- Born: 30 March 1789 Prague, Bohemia, Habsburg monarchy
- Died: 17 December 1844 (aged 55) Prague, Bohemia, Austrian Empire
- Occupation: Botanist

= Franz Sieber =

Czech-Austrian botanist (1789–1844)

Franz Wilhelm Sieber (30 March 1789 – 17 December 1844) was a Czech-Austrian botanist and collector who travelled to Europe, the Middle East, Southern Africa and Australia.

==Early life==
Franz Sieber was born in Prague, Bohemia, on 30 March 1789. After five years of study at the Gymnasium, endowed with a considerable talent for the graphic arts, he studied architecture, switched to engineering and finally settled on natural history, in particular botany.

==Expeditions==
He made several collecting trips to Italy, Crete, Greece, Egypt and Palestine followed by a two-year-long expedition to Australia, Mauritius and South Africa, collecting not only plants, but also animals, art and ethnographic objects. He spent seven months in Sydney (then more usually called Port Jackson) from 1 June 1823 until December 1823 where he collected 645 local plant specimens.

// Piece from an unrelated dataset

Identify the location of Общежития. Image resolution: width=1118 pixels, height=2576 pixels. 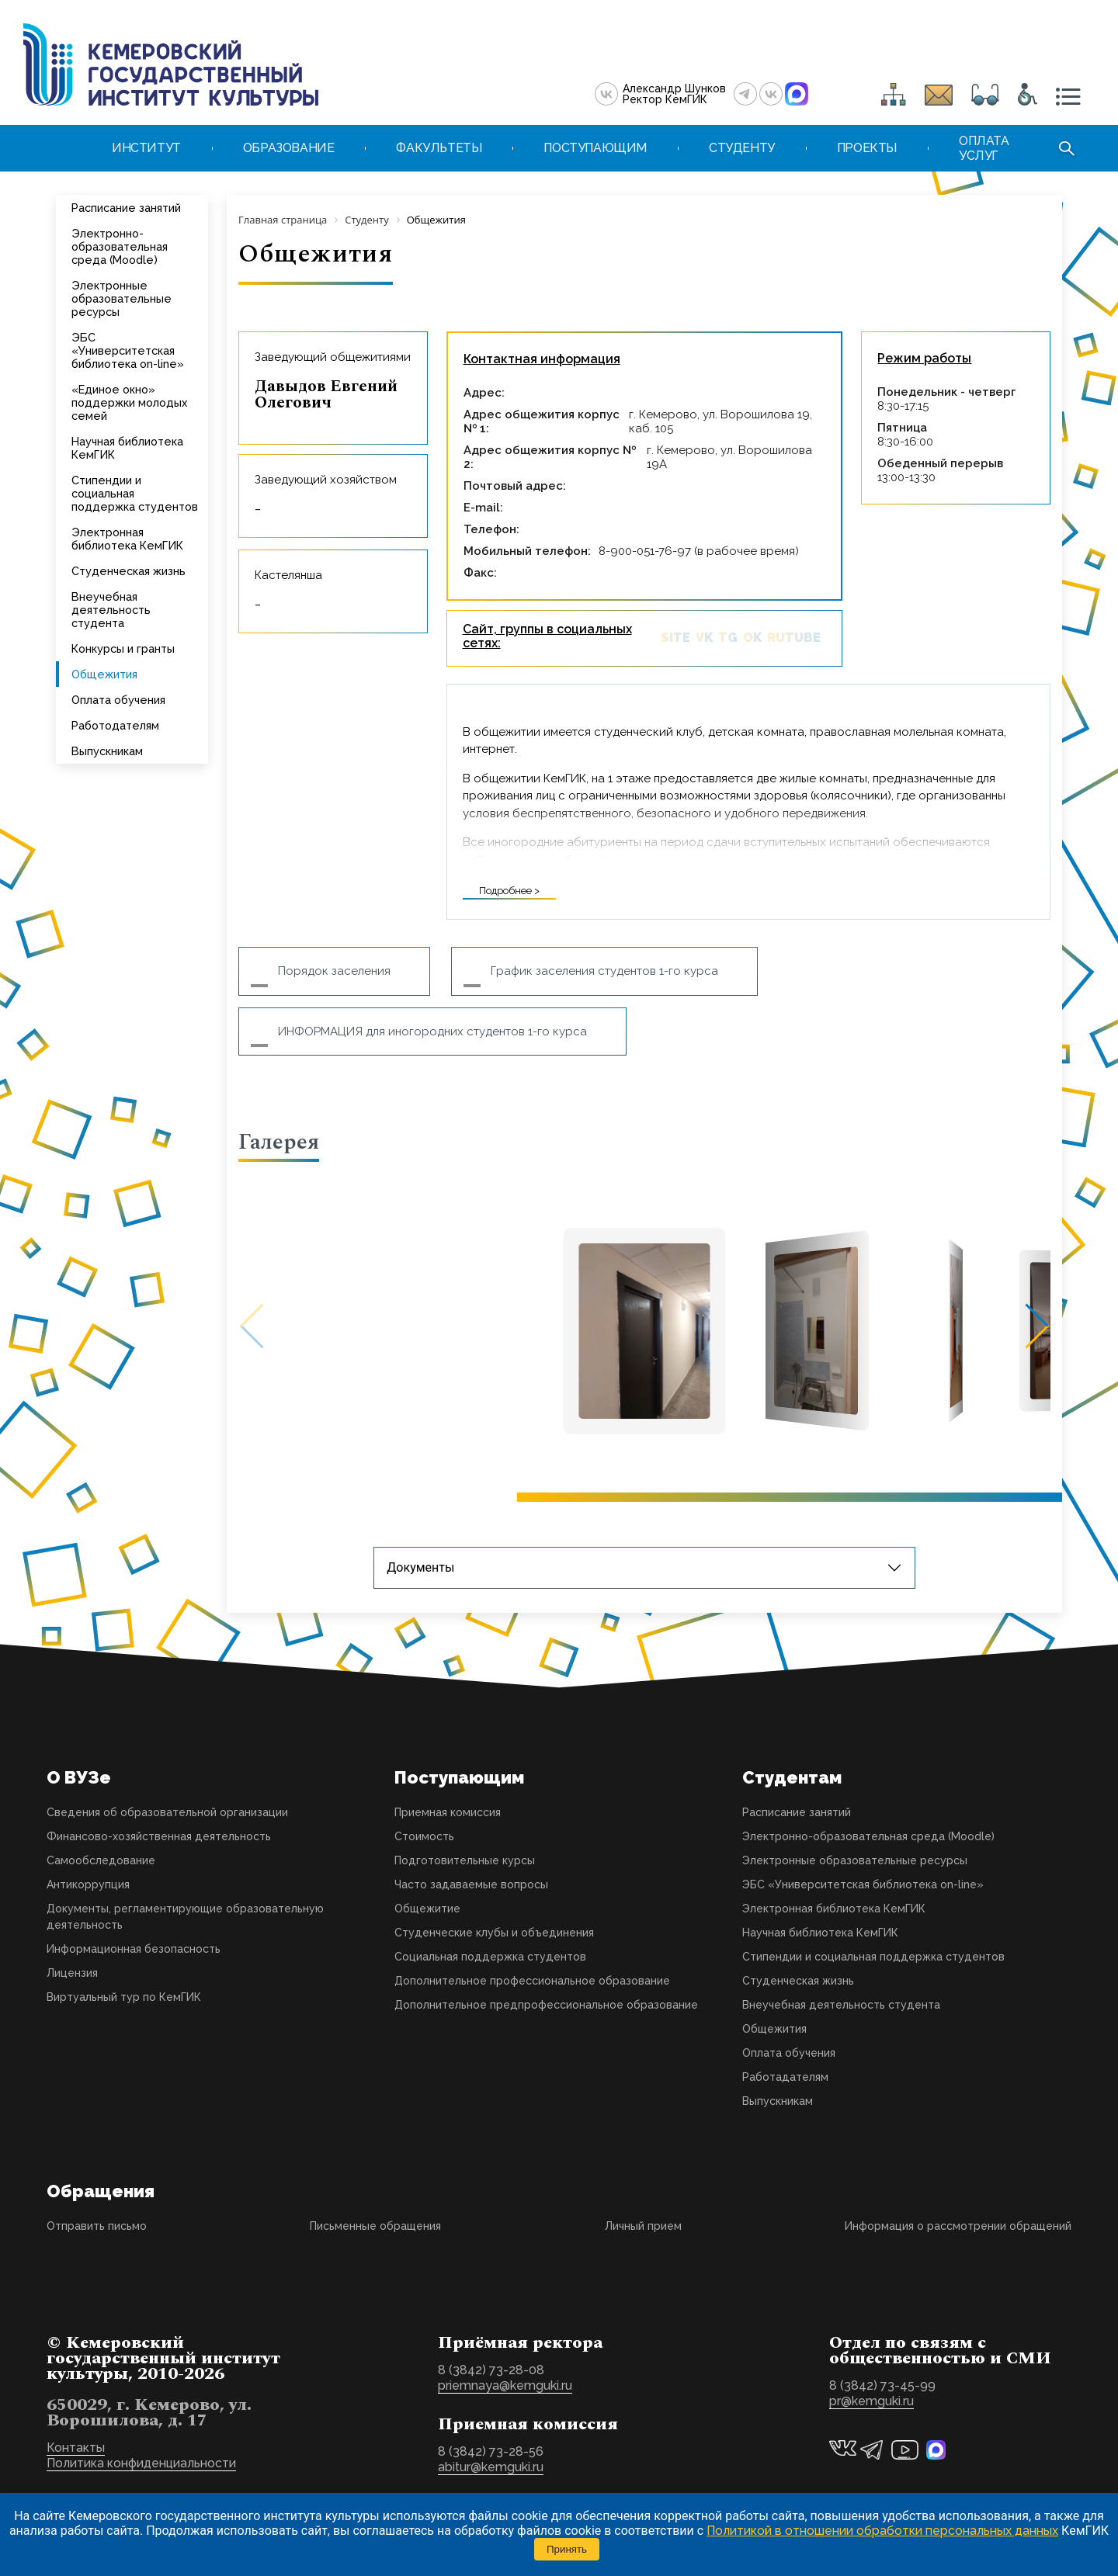
(104, 674).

He never reached the Western hemisphere (in contradistinction to Friedrich Wilhelm Sieber, an employee of Johann Centurius Hoffmannsegg), but sent several people to make collections for him, notably Franz Kohaut in the Antilles and Wenceslas Bojer, Carl Hilsenberg on Mauritius and Karl Ludwig Philipp Zeyher in South Africa. Sieber distributed many herbarium specimens in more than 25 specimens series which resemble exsiccatae. The two largest by number are entitled Herbarium florae Austriacae and Herbarium florae Novae Hollandiae.

==Later life and death==
His behaviour and publications became progressively more erratic. He was constantly involved in quarrels with the authorities and rapidly became more and more deranged. Having "discovered" a cure for rabies he appeared in front of the city elders of Prague and demanded financial support. Soon thereafter he landed in the Prague insane asylum, where he spent the fourteen final years of his life, dying there in 1844 at the age of 55.

==Legacy==
He is commemorated in the genus Siebera J.Gay (Asteraceae), and many species, e.g. Acacia sieberiana, DC, Pleurothallis sieberi Luer, or Allium sieberianum Schult.f.,
Crocus sieberi, Phyteuma sieberi, Luzula sieberi, Eucalyptus sieberi, Cheilanthes sieberi, Callistemon sieberi, Badula sieberi, and Hosta sieberiana, though some of these names may also have honored Friedrich Wilhelm Sieber.